Kenneth Hodge, who police say was fatally shot Oct. 25 by his brother, had turned his life around after his release from prison two years ago, people who knew him said.
The 32-year-old was an apprentice plumber and was working towards getting a plumbing license, according to family members.
He had his own apartment in Cheviot. He had a girlfriend.
He also had been a featured speaker at a law enforcement conference at Yale University’s law school, to share his story of redemption after spending more than 11 years in prison.
“He had changed his heart, had got himself together and was working to do good,” his father, Paul Hodge, told The Enquirer.
That was shattered when police say Kenneth Hodge's 33-year-old brother, Kurtis, shot him multiple times – an incident Paul Hodge blamed on Kurtis' intoxication and misdirected rage. He said Kurtis was living with their mother, Paul’s former wife, in an apartment below Kenneth’s.
The two brothers were going in different directions, their father said. Kurtis, he said, “was fighting his own demons” and tended to blame others “for his own shortcomings.” Kurtis had faced drug and gun charges in recent years.
Kenneth, he said, had calmed his brother down earlier that day. But by the evening, Kurtis “was back to losing it and going off.”
Paul Hodge said Kenneth was “trying to talk sense into him.”
Police say in court documents that Kurtis shot his brother in the upper torso and both thighs. When Kenneth tried to run, Kurtis shot him in the back, the documents say.

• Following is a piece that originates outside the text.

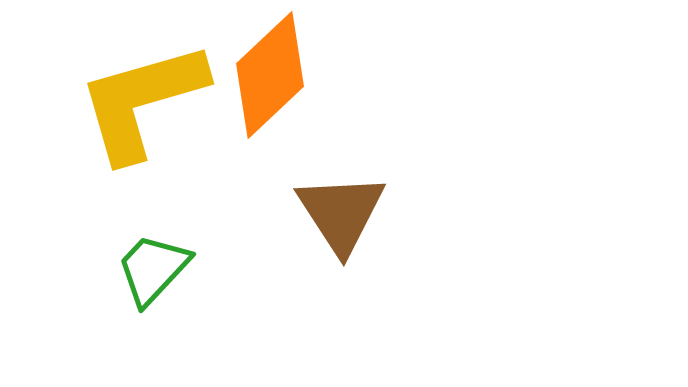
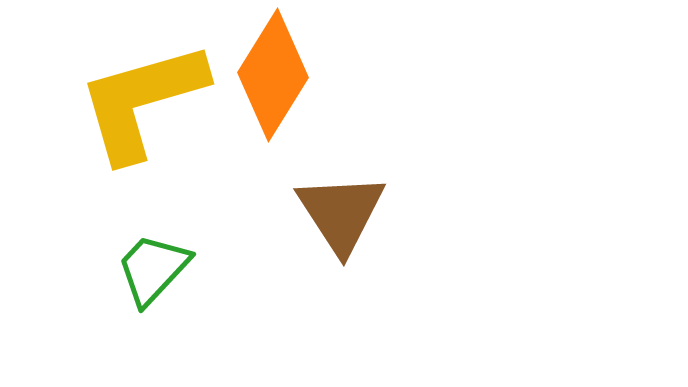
orange diamond: moved 3 px right; rotated 15 degrees counterclockwise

Paul Hodge said the shooting is "the hardest thing any father could deal with." He hopes Kurtis "takes the time that he has and gets his spirit right – in other words, makes amends with God."
The Enquirer talked to Kenneth Hodge in 2019, shortly after his release from prison. He described how he went through a personal transformation in prison.

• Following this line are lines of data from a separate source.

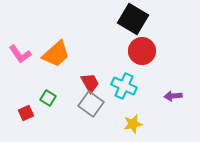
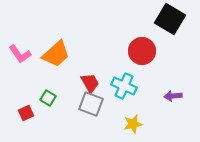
black square: moved 37 px right
gray square: rotated 15 degrees counterclockwise
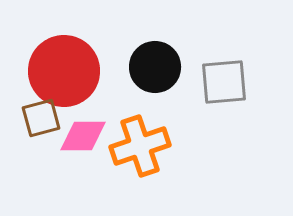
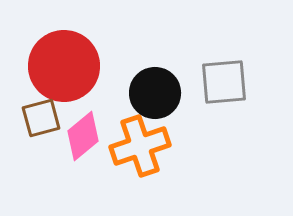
black circle: moved 26 px down
red circle: moved 5 px up
pink diamond: rotated 39 degrees counterclockwise
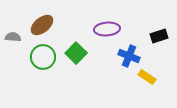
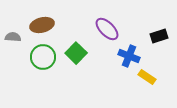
brown ellipse: rotated 25 degrees clockwise
purple ellipse: rotated 50 degrees clockwise
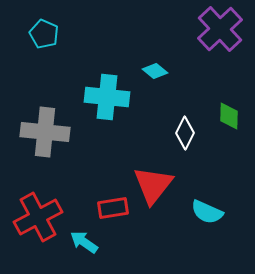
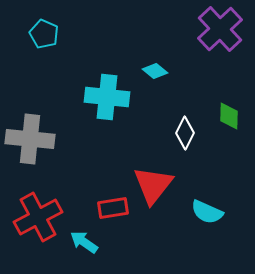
gray cross: moved 15 px left, 7 px down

He put his mind to work. He earned a GED. He learned skills including plumbing. He completed classes on victim awareness and anger management. He developed a work ethic that he said had been dormant.

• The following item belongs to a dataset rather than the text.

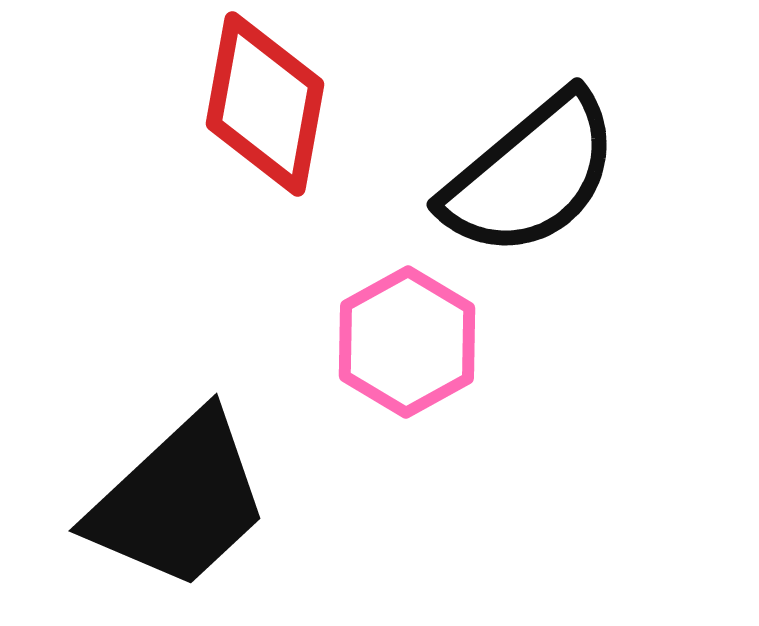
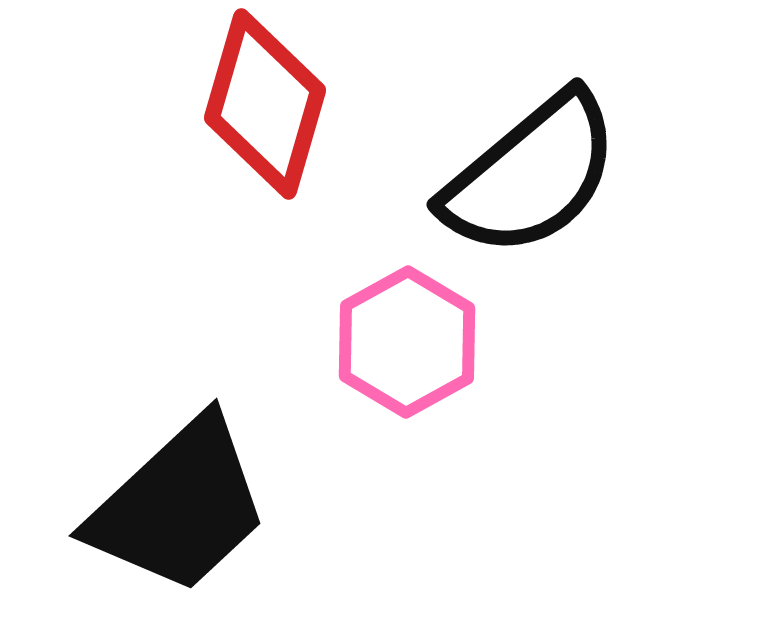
red diamond: rotated 6 degrees clockwise
black trapezoid: moved 5 px down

It was a remarkable transformation from where he had been as an 18-year-old, when he was arrested for an armed robbery that received national attention. Kenneth described himself as being filled with anger and lacking direction at the time.
The incident that sent him to prison happened in 2007. Kenneth and two others robbed Boy Scouts and their fathers who were selling Christmas trees in North College Hill to raise money for their troop.
Kenneth was sentenced to 18 years in prison. But attorneys with the Ohio Justice and Policy Center fought for his early release after he’d served more than half of that sentence. In 2019, a Hamilton County judge ordered that Kenneth’s prison sentence be suspended, and he was released.
David Singleton, who heads the OJPC, said Kenneth had been doing everything right since his release from prison.
“He was determined that he was going to do it the right way,” Singleton said. “I’m proud of him. I’m proud of who he became.”